Many of us use the same cooking fats to prepare different kinds of meals, but did you know that specific cooking fats and oils are best suited for different types of meal preparation? Some oils are used for roasting, while other fats are better for baking. Having a strong understanding of which fat to use for the various types of cooking will make your food taste better and will be healthier for you!
We have compiled a useful guide to help you determine which fats and oils are best to use for different types of cooking and baking.
Seed oils are extremely high in monounsaturated fatty acids (MUFAs) and polyunsaturated fatty acids (PUFAs) at varying ratios, all of which are prone to oxidation when used at high temperatures. In other words, olive oil has a low smoke point and will burn at a lower temperature, which depletes its nutrients. Therefore, Olive oil is best used for sautéing over moderate to low heat or using as a based in salad dressings.

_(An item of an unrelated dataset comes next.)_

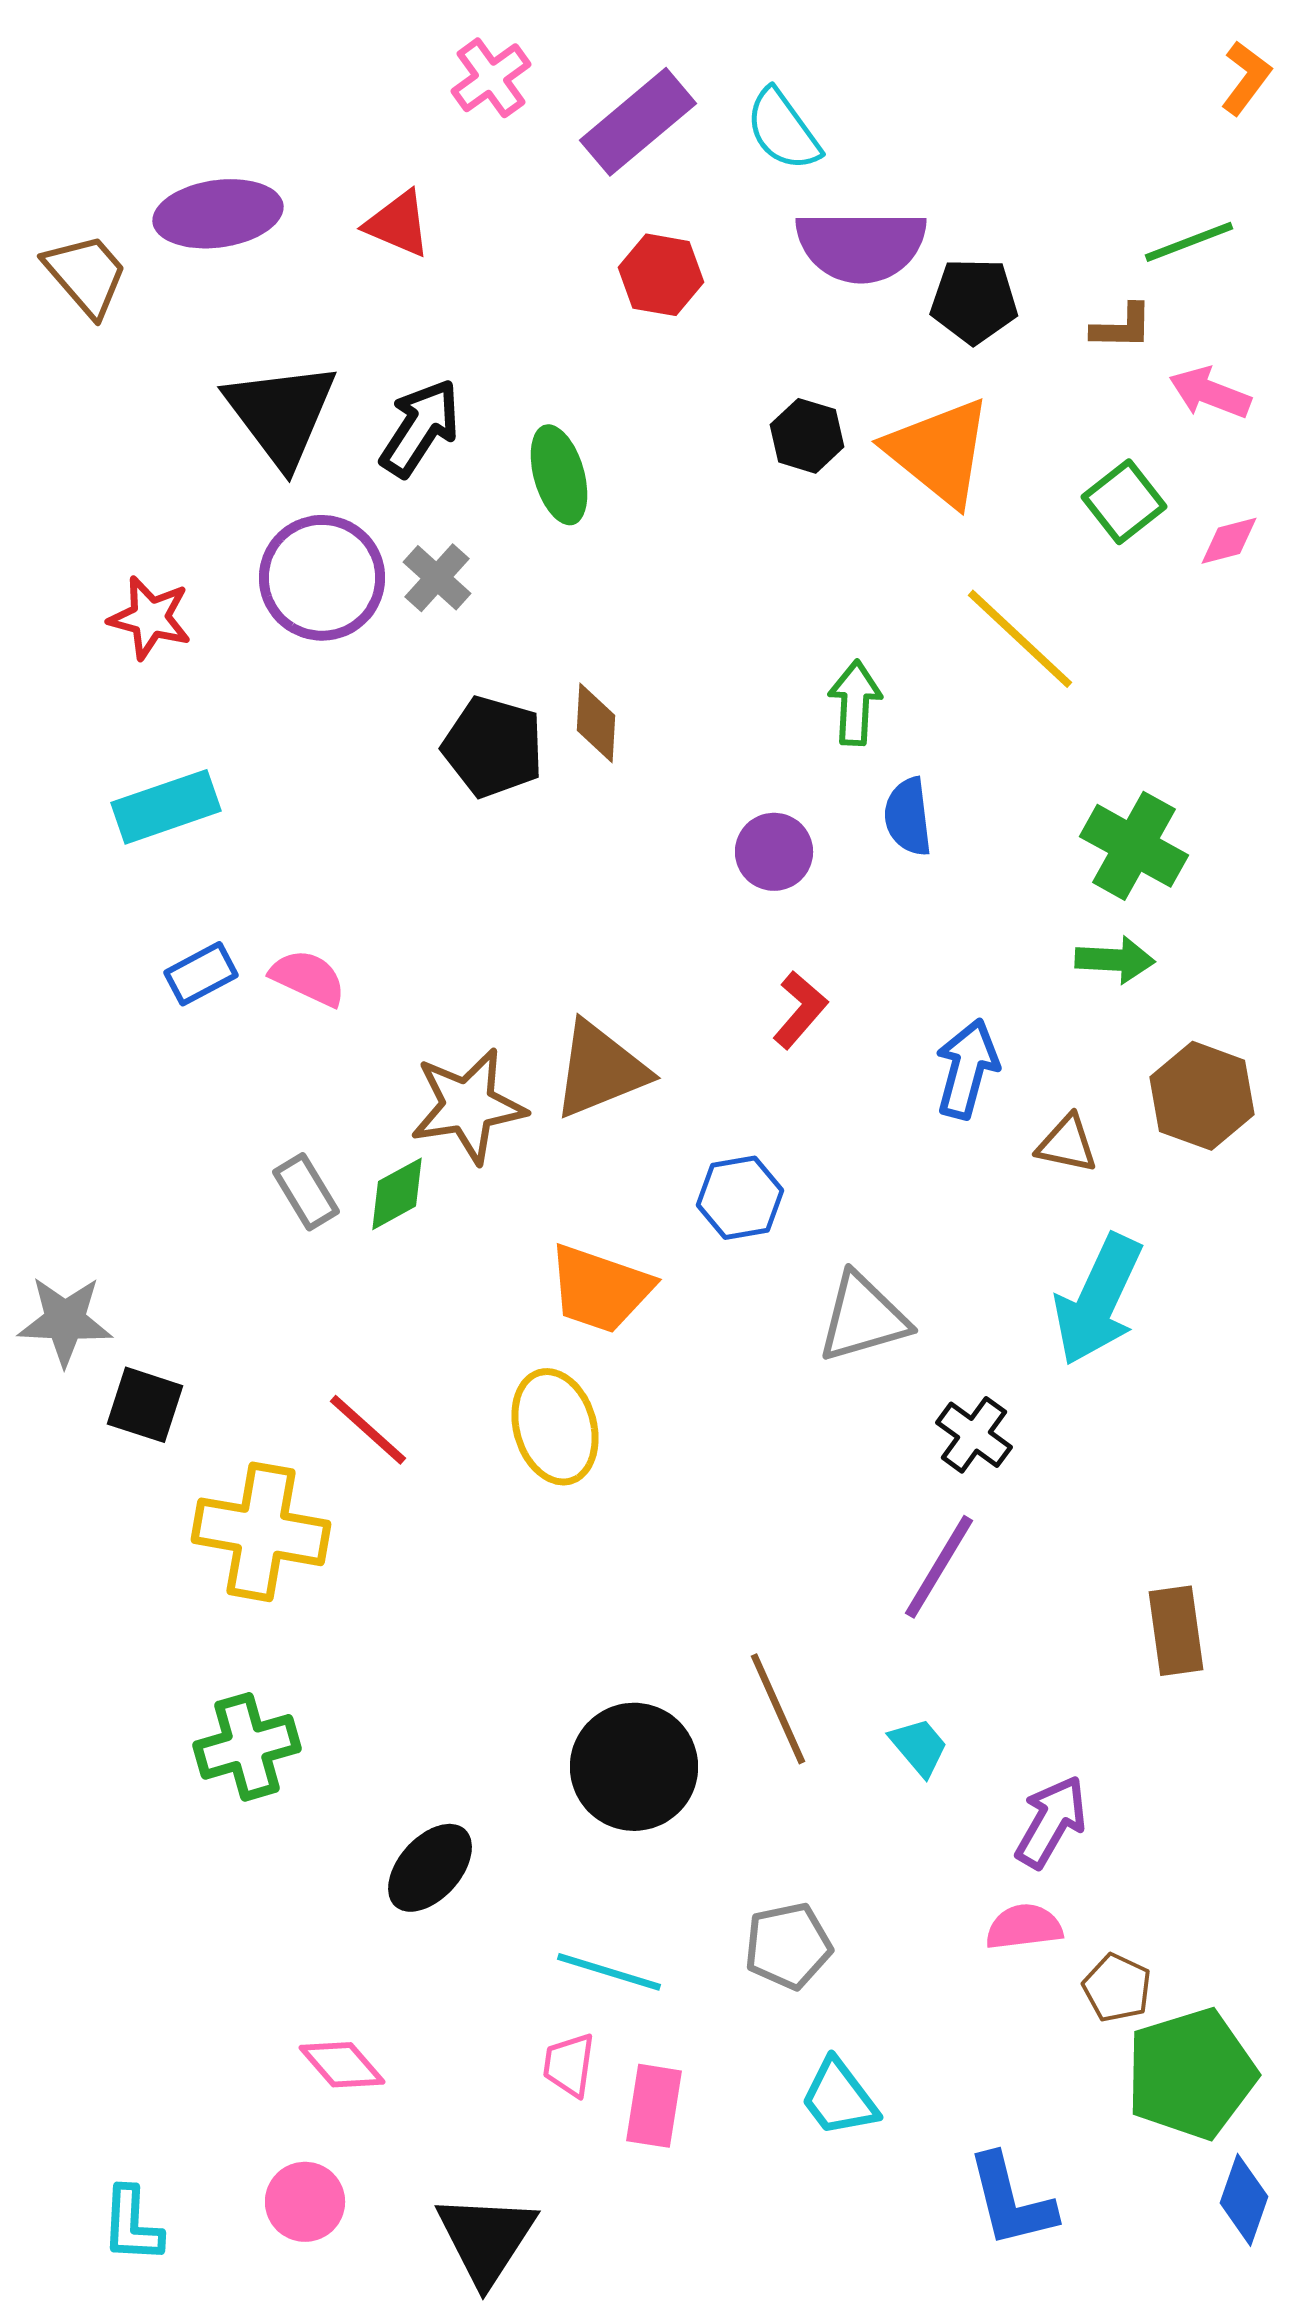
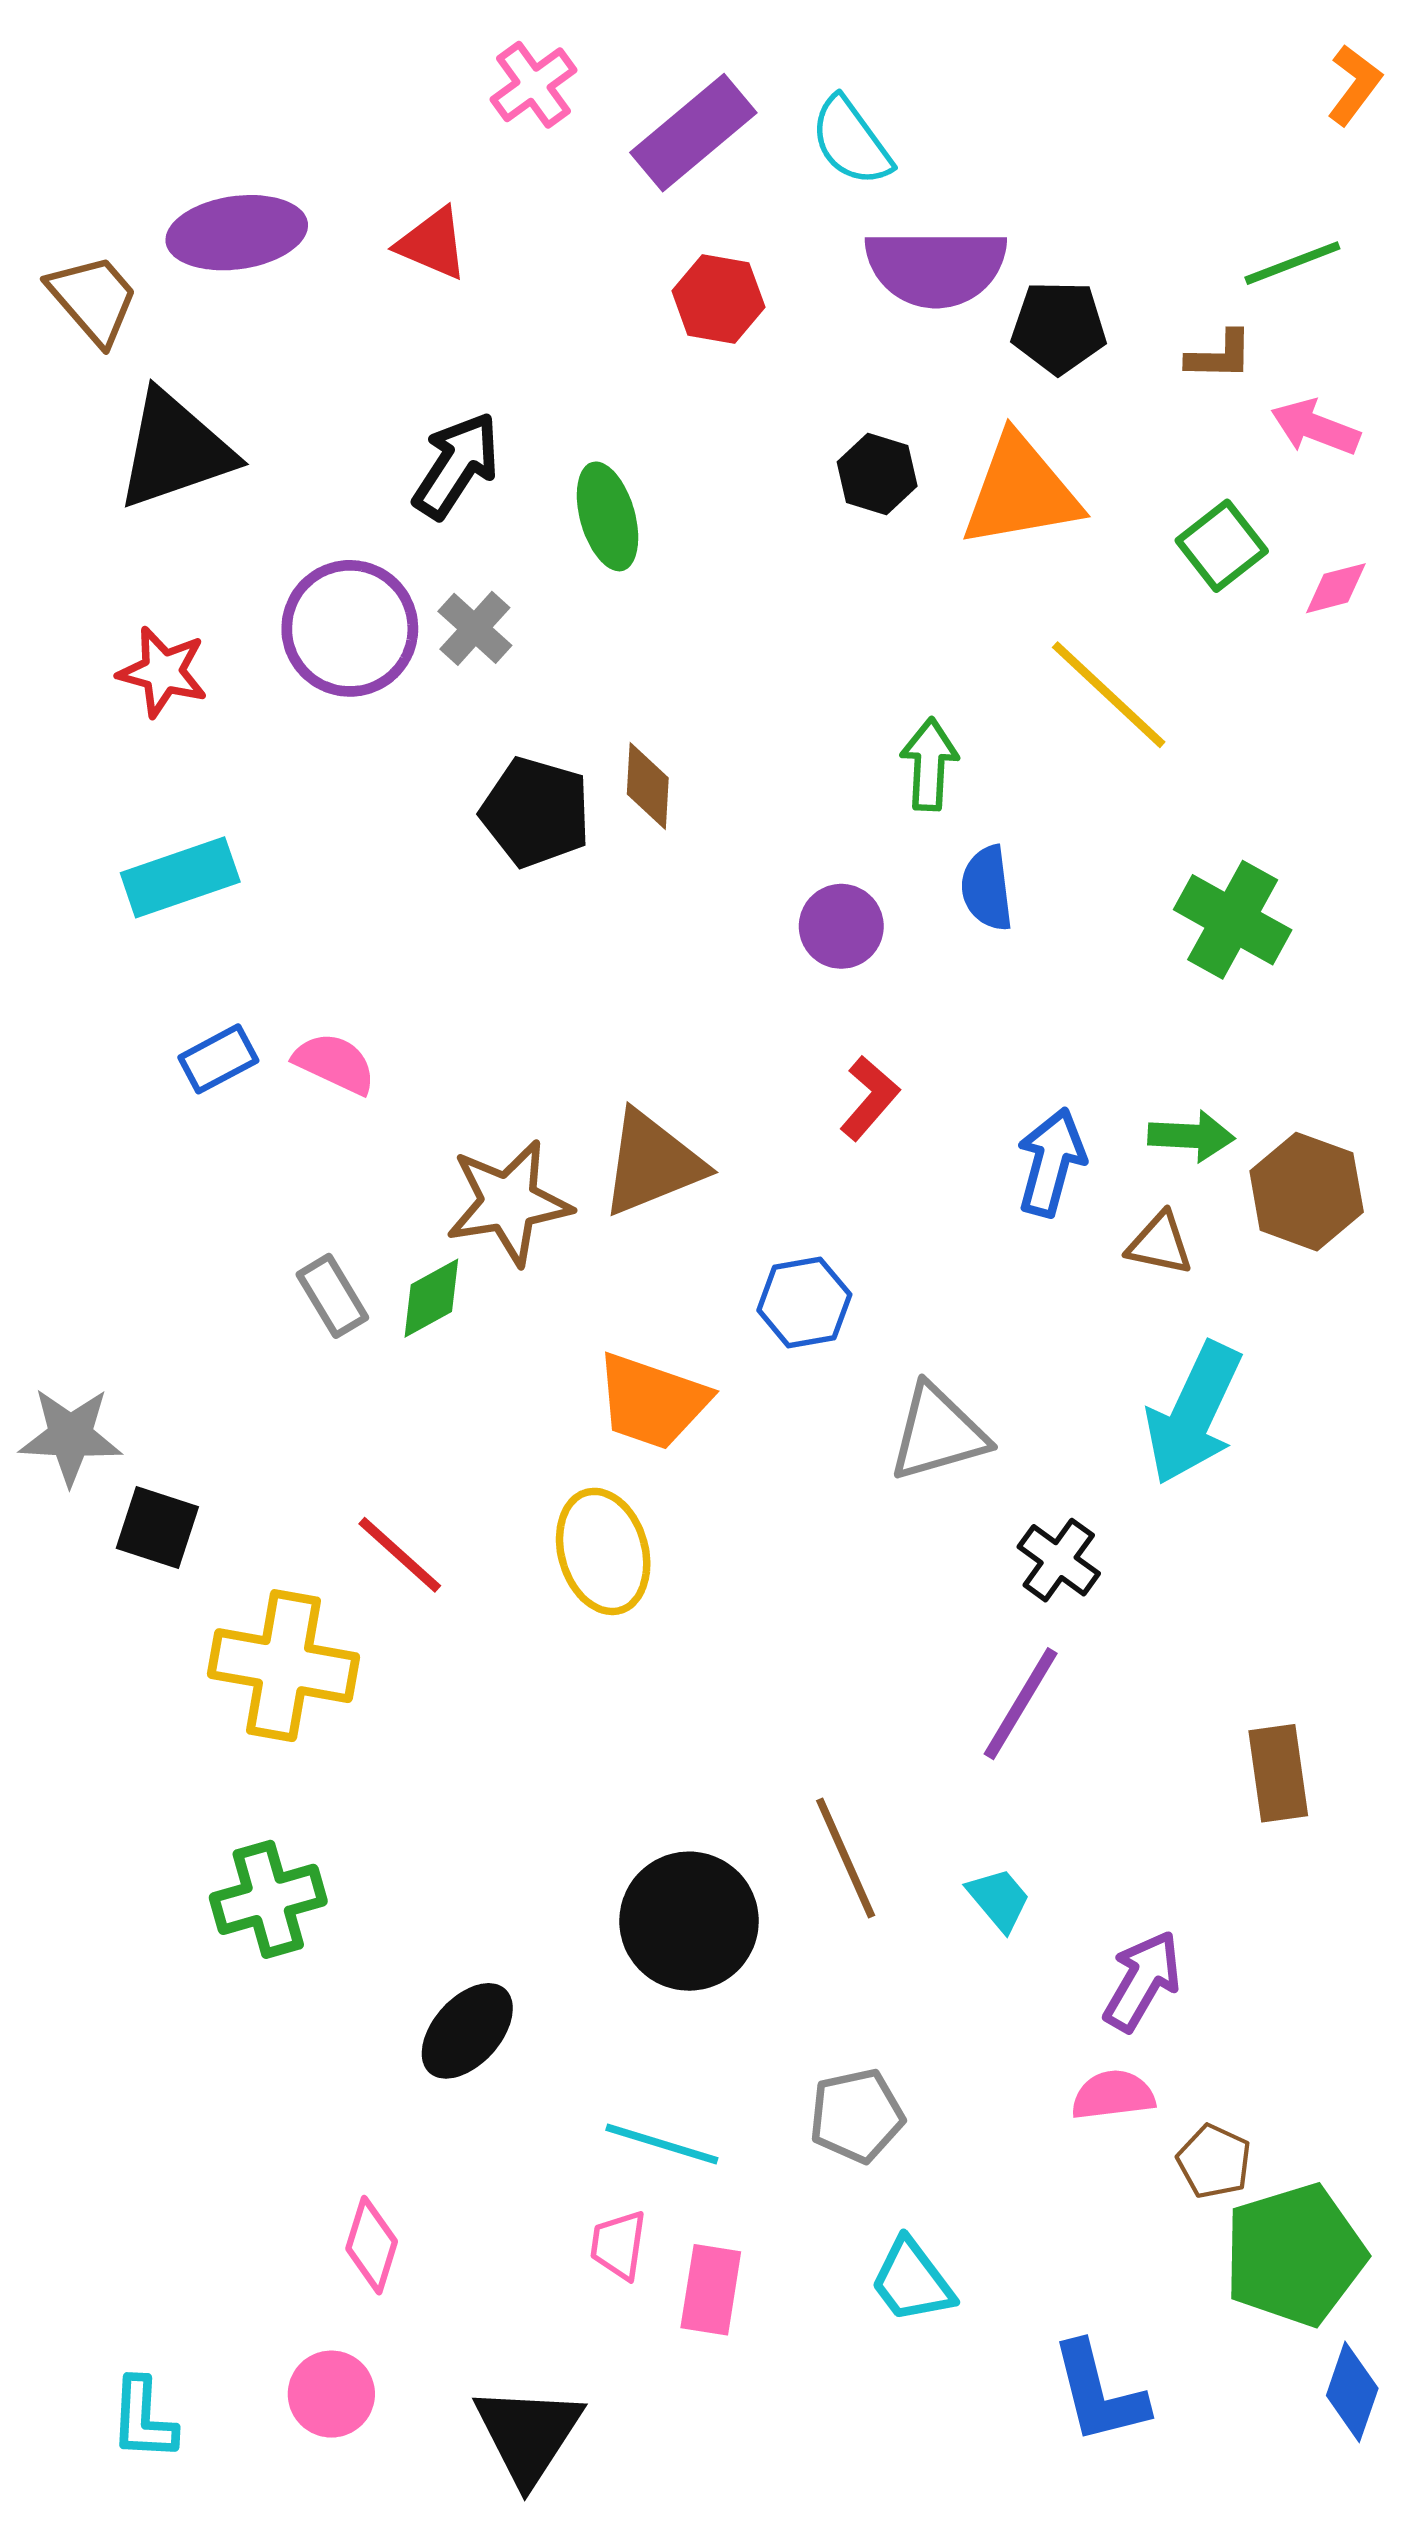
black triangle: (281, 414) -> (175, 450), moved, turned 48
orange triangle: (939, 452) -> (1021, 491), turned -49
green arrow: (1115, 960) -> (1191, 1136), moved
pink diamond: (342, 2065) -> (372, 2245), turned 58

Coconut oil is classified as a super-food due to its many benefits that go beyond cooking. It is most known for improving cholesterol levels and helping to increase metabolism and digestion. Out of all the oils on the market, coconut oil has the highest percent in saturated fatty acids, 90% to be exact, which makes it a great source of fuel for your body.
Unlike olive oil, coconut oil is highly resistant to oxidation at high heats. This makes it best used for high temperatures cooking methods like roasting, frying or baking. When not in use, coconut oil solidifies which means it is not a good oil to use in sauces or dressings.
Ghee (pronounced gee, like bee but with a G) — also known as clarified butter — is milk fat extracted from butter to separate the milk solids and water from the butterfat. This process makes it very low in lactose, which is a great option for people who can’t handle dairy in their diet.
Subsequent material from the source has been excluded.